We Lutherans have, therefore, followed the activities of the World Conference on Faith and Order with close attention. The members of our Church present here to-day are in sympathy with the general aim and the work of this gathering. We thank God it has been possible to assemble a Council of the Christian Churches in which the problems of belief, doctrine, dogma, are to be taken quite seriously into consideration. We fear, indeed, that the discussions now about to begin will disclose differences of grave import. But we rejoice that the evil of disunion is here to be grasped by the roots. Our chief Confession teaches thus: Ad veram unitatem ecclesia satis est consentire de doctrina evangelii et administratione sacramentorum. Nec necesse est ubique esse similes traditiones humanas seu ritus ab hominibus institutos. We are glad, therefore, to note that the unity of Christians will be sought for in a consensus de doctrina evangelii. For history has shown us that there are spurious modes of unity which offer an illusory oneness in which true Christian unity, unity in the truth, is not found. We come, therefore, not as individuals, but as a great and world-wide community with centuries of history behind it. Indeed, we own our oneness with all those who in any age have confessed the Christian faith as we profess it. And thus our second desire for this Conference is, that the great unity towards which it strives may not destroy existing unities, but may rather, like a mother, gather within one home the mature and independent children of the house.

III

We believe that such a respect for existing unities does not imply the enduring perpetuation of confessional division. As far as our Church is concerned, this would only be a real danger if our Reformers in the sixteenth century had purposed to found a new Church and to cut themselves off from the Church Catholic. It was not so. Our chief Confession lays stress upon our agreement with the Church of antiquity, and it was thus that our theologians in the seventeenth century persisted in claiming membership of the true Catholic Church. The man who joins in the affirmations of the confession of our Church must have the will to be a Catholic Christian. Desiring, moreover, as we do, to find ourselves in agreement with the sound faith of the Church in all centuries, we give our assent to the development which history has brought. With all Christians we believe that Holy Scripture has Divine authority, as the document and evidence of the historical revelation of God. But we are convinced that it is impossible to reproduce the conditions and order of primitive Christianity as the Bible reflects them. It is for this reason that the leaders of the Lutheran Reformation would not consent to destroy the existing fabric of the Church, or to set in its place a structure framed on the pattern of the primitive Church. They knew that to do so would be Utopian. Therefore, while determined to do away with usages and teachings which seemed to them to stand in contradiction with the Gospels, they pursued a conservative policy wherever no such aberrations were concerned. And thus they were able to link themselves on to the dogma of the mediæval Church at all points where they observed no contradiction with the Gospels: they took over many liturgical forms; they translated the hymns of the mediæval Church into their own language; and they preserved much of the episcopal constitution of the Church.
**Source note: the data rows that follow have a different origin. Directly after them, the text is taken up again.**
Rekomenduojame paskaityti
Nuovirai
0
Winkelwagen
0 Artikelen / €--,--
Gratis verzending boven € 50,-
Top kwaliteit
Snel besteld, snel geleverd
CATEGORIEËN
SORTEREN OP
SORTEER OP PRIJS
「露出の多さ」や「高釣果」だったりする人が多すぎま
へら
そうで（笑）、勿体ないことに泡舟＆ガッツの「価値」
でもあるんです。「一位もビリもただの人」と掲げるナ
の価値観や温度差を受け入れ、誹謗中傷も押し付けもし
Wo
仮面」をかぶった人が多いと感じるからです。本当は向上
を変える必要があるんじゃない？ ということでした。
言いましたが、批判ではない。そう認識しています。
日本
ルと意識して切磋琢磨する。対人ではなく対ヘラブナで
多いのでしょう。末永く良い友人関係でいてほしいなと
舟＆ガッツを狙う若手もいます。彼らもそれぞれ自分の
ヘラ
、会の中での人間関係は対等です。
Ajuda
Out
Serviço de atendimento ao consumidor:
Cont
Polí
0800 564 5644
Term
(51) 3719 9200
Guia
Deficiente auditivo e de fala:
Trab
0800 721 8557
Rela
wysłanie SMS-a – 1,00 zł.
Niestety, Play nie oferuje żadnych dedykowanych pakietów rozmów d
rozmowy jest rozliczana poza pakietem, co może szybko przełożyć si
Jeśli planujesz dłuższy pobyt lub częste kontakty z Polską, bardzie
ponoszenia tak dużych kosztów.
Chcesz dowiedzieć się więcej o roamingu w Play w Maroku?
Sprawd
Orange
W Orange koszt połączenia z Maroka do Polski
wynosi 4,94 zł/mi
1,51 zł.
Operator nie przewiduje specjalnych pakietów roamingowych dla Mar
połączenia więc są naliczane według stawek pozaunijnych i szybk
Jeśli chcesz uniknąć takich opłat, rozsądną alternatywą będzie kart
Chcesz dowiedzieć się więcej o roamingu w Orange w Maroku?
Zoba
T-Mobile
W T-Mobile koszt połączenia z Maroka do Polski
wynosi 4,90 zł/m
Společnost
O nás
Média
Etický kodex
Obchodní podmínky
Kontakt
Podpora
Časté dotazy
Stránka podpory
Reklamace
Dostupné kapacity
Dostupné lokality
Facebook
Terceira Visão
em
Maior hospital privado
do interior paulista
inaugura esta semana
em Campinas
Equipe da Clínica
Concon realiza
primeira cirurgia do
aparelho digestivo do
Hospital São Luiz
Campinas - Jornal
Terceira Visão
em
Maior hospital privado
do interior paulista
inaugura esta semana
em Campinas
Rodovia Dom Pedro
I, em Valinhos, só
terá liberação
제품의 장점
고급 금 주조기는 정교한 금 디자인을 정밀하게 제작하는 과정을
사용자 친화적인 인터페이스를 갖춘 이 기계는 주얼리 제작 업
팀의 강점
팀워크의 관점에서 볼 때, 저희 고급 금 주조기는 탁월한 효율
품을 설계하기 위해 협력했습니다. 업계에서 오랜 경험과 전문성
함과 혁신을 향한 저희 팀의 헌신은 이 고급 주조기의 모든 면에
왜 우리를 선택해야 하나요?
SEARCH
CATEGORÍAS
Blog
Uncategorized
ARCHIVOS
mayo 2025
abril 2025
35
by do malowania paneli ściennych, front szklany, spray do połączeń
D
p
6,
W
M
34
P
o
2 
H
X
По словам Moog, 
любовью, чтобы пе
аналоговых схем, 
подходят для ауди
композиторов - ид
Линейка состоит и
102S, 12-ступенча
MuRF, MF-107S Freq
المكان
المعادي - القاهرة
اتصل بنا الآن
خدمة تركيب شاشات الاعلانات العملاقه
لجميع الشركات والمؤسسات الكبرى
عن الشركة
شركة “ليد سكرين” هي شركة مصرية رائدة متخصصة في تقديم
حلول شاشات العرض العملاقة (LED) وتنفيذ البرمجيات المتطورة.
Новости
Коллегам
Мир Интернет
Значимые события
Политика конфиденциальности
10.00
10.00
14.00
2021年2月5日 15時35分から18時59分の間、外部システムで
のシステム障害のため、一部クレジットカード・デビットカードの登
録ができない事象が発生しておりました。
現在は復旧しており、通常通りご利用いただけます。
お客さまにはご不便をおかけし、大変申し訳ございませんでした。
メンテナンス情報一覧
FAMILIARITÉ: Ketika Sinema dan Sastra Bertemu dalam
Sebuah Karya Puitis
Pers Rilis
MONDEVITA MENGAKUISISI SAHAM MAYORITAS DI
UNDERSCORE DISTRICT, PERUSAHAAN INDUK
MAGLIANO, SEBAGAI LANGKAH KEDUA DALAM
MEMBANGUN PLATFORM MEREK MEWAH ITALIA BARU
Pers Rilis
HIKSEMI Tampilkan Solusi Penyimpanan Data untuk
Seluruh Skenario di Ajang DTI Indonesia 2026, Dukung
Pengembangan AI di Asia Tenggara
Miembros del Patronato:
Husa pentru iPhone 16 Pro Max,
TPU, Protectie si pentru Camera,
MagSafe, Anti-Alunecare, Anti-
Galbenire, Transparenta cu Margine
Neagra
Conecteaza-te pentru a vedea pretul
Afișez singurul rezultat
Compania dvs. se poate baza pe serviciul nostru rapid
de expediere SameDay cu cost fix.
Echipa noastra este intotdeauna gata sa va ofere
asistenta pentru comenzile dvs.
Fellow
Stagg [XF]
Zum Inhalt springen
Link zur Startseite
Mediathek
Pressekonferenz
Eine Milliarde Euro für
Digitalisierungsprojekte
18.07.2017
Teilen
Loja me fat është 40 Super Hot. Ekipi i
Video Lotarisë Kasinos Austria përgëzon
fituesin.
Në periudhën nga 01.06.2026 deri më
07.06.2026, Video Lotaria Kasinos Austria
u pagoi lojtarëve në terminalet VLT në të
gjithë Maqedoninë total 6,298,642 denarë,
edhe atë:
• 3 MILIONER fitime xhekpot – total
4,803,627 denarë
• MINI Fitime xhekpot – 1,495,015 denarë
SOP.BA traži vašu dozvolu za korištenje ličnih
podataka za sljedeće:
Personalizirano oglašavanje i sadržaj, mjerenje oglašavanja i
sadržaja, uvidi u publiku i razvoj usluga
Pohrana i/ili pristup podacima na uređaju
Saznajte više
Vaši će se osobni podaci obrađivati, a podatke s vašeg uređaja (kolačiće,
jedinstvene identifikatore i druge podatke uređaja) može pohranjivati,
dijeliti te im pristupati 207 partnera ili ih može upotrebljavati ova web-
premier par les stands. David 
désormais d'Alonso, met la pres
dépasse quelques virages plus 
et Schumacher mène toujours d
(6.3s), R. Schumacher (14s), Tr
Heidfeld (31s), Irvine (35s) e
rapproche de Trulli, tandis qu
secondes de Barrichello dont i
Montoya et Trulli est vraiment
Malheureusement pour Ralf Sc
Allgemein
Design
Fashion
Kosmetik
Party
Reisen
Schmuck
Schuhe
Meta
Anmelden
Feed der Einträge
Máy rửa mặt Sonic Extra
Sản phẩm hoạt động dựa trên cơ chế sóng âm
It is upon this assent to the facts of historical development that the great tolerance of our Church in outward and temporal things is based. We tolerate much variety of constitution and rite; and we yield to each other mutual recognition as equal members of the orthodox Christian Church, because we agree in one and the same confession of belief.

Our third desire for this Conference is, therefore, this: that varieties in constitution and rite may form no hindrance to that affirmation of unity in the truth, which it is our desire to achieve, and we feel in particular that all those forms which give external expression to our unbroken relationship with the ancient Church have a special claim upon our sympathy.

Patres reverendissimi! Fratres carissimi! The call of unity has been sounded. We have heard it and count ourselves bound in duty to obey. I have attempted to tell you what it is in this call that specially moves us, and have spoken from the standpoint of the Lutheran Church. I have done so because I believe that no one can abandon the standpoint of his own Church without losing his relation­ship to the Church of Christ in general. But we also believe that the best contribution we can bring to the deliberations of this Conference consists in the truths and the experiences which we have gathered in the Church which is our home. The great inheritance handed down to us by the fathers of our Church includes the will to Catholicity; and I trust that this will to Catholicity has made itself plain to you all in the words that I have spoken.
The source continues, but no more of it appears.